### [EXERCISE]
An exact copy of every entry is required, without the pictures.

○ ○ ○

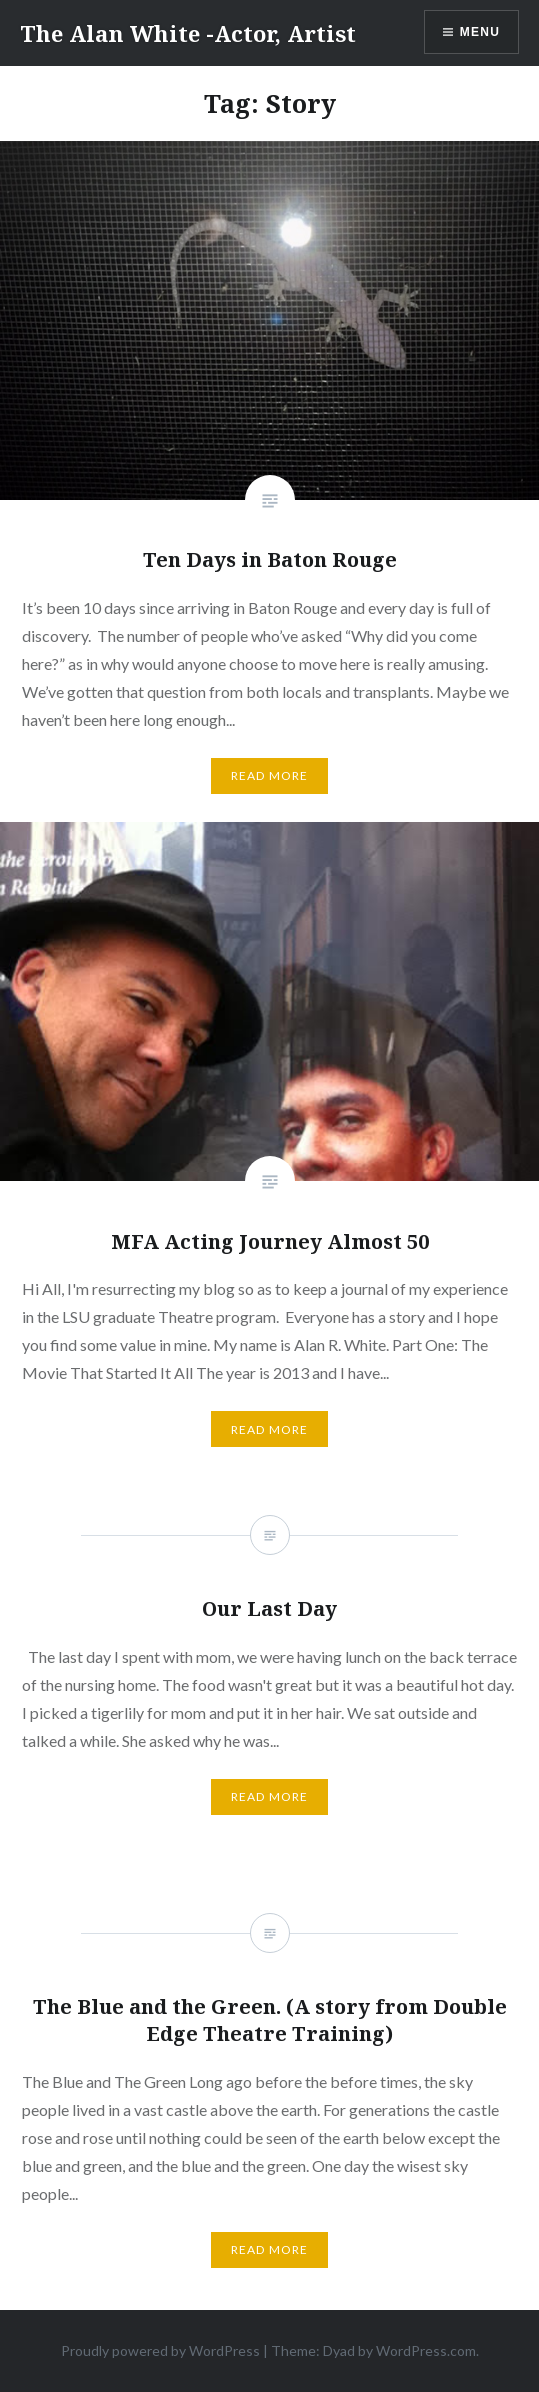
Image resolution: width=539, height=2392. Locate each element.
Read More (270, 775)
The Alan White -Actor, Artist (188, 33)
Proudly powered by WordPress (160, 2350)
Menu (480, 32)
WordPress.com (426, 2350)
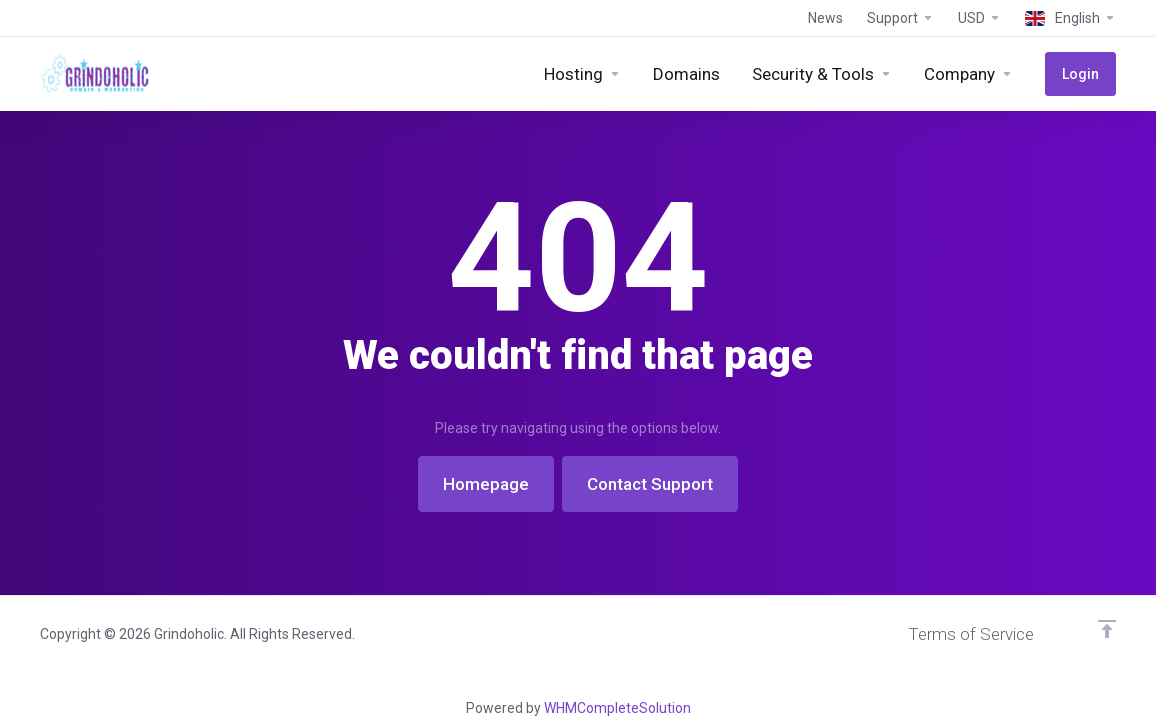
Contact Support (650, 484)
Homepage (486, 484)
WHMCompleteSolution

○ ○ ○

### [WRITTEN ANSWER]
Image resolution: width=539, height=2392. Locate each element.
Read More (270, 775)
The Alan White -Actor, Artist (188, 33)
Proudly powered by WordPress (160, 2350)
Menu (480, 32)
WordPress.com (426, 2350)
Contact Support (650, 484)
Homepage (486, 484)
WHMCompleteSolution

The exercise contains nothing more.